Der heute 41-Jährige darf auf Milde hoffen. Denn seine detaillierten Schilderungen waren für die Behörden mit Blick auf die Bekämpfung künftigen Marktmissbrauchs offensichtlich äußerst wertvoll gewesen. In einem Statement der Staatsanwaltschaft liest sich das so: „Die Zusammenarbeit des Angeklagten erstreckte sich über Jahre […] und war außergewöhnlich zeitnah, vollständig, wahrheitsgemäß und hilfreich für die Regierung.“

Im Zuge seines Deals mit den US-Behörden hatte sich Sarao der Marktmanipulation durch das sogenannte Spoofing für schuldig bekannt. Beim Spoofing geht es darum, Aufträge zu erteilen und dann schnell wieder zu stornieren, um andere Händler über Angebot und Nachfrage zu täuschen und so die Preise in eine bestimmte Richtung zu manipulieren.

Dabei soll der Brite mit Hilfe einer selbst entwickelten Software simulierte Verkaufsaufträge auf Futures ins Handelssystem gestellt haben, um die Preise für diese Papiere zu drücken. Waren sie tief genug gefallen, sammelte Sarao die Papiere günstig ein, um sie dann anschließend deutlich teurer zu verkaufen. Umgerechnet rund 70 Millionen Dollar Gewinn soll der Brite auf diese Weise über Jahre gescheffelt haben.

Am 6. Mai hatte er den Bogen mit Zehntausenden simulierten Verkaufsaufträgen aber ganz offensichtlich überspannt, so dass computergestützte Programme anderer Handelshäuser ihre Futures automatisch im großen Stil abzustoßen versuchten, um eigene Verluste zu begrenzen. Die Future-Preise stürzten rasant ab und mit ihnen dann die Aktien. Der Flash Crash war perfekt.

FBI, US-Justiz und Regulierungsbehörden profitieren von Saraos Wissen

Wie wertvoll und hilfreich die Zusammenarbeit für die US-Regierung war, lässt sich auch daran ablesen, dass Sarao insgesamt wohl nur wenige Monate im Gefängnis absaß und ansonsten viel Zeit mit Aufklärung und Schulung verbrachte.

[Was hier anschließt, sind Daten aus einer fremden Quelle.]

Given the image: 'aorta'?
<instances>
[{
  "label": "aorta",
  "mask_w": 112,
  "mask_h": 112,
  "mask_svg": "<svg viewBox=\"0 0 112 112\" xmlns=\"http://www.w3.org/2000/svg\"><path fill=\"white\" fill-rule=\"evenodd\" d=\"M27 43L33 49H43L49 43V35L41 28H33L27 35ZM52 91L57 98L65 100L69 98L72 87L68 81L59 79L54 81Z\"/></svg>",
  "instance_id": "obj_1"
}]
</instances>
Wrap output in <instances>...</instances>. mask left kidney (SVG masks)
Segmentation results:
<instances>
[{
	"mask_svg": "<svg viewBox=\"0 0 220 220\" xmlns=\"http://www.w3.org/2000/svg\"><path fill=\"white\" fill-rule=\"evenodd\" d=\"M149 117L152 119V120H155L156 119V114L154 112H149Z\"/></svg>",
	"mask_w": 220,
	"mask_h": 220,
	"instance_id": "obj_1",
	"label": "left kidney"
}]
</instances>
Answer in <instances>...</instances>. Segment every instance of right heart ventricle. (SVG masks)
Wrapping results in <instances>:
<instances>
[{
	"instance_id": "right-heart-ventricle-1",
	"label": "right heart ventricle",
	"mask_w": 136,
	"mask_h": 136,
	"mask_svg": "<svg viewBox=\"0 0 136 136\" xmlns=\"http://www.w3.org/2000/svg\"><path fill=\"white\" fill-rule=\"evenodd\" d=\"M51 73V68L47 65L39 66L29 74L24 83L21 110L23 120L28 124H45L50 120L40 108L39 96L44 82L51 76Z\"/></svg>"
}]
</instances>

Als Dauergast bei der Londoner Staatsanwälten weihte er die Juristen auch mit selbstgedrehten Videos in sein betrügerischen Techniken ein. In den USA schulte er Experten der Commodity Futures Trading Commission (CFTC), eine unabhängige Regulierungsbehörde für die Future- und Optionsmärkte, als auch Experten des FBI und Beamte des Justizministeriums in der Welt des Hochfrequenzhandels und half ihnen, Marktbetrüger zu identifizieren.

Neben dieser wertvollen Arbeit machen die US-Behörden entlastend für Sarao geltend, dass er „eindeutig nicht durch Geld, Gier oder den Wunsch nach einem verschwenderischen Lebensstil motiviert“ gewesen sei, wie Bloomberg und FT aus dem Schreiben des Staatsanwaltes zitieren. Sein einziger nennenswerter Kauf sei ein gebrauchter Volkswagen für 5000 britische Pfund gewesen.

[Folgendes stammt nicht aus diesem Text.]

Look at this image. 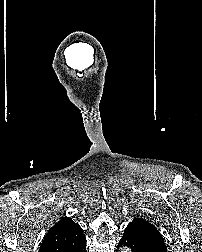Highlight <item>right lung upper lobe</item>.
Returning a JSON list of instances; mask_svg holds the SVG:
<instances>
[{"mask_svg": "<svg viewBox=\"0 0 202 252\" xmlns=\"http://www.w3.org/2000/svg\"><path fill=\"white\" fill-rule=\"evenodd\" d=\"M85 242L82 228L69 217H63L47 232L39 252H81Z\"/></svg>", "mask_w": 202, "mask_h": 252, "instance_id": "1", "label": "right lung upper lobe"}]
</instances>
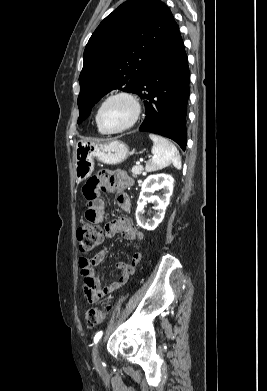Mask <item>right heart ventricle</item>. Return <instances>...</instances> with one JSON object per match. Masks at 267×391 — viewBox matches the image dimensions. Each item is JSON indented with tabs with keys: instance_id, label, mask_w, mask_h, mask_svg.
Instances as JSON below:
<instances>
[{
	"instance_id": "1",
	"label": "right heart ventricle",
	"mask_w": 267,
	"mask_h": 391,
	"mask_svg": "<svg viewBox=\"0 0 267 391\" xmlns=\"http://www.w3.org/2000/svg\"><path fill=\"white\" fill-rule=\"evenodd\" d=\"M98 131H99L100 133H103L99 128H98Z\"/></svg>"
}]
</instances>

Wieder zurück im Kinderschlafzimmer bei den Stofftieren

Und die Millionengewinne? Die soll Sarao nahezu komplett verloren haben – bei mehreren Investitionsprogrammen, als er cleveren Betrügern auf den Leim ging.

Den Berichten zufolge lebt Sarao schon länger wieder im Haus seiner Eltern im Londoner Vorort Hounslow, wo er „in einem kinderähnlichen Schlafzimmer mit mehreren Stofftieren“ schläft und „mit Gutscheinen bei McDonald’s einkauft“. Ärzte hätten bei ihm Autismus diagnostiziert. In psychologischen Fachkreisen gilt dies „sowohl als Behinderung … als auch als Talent“.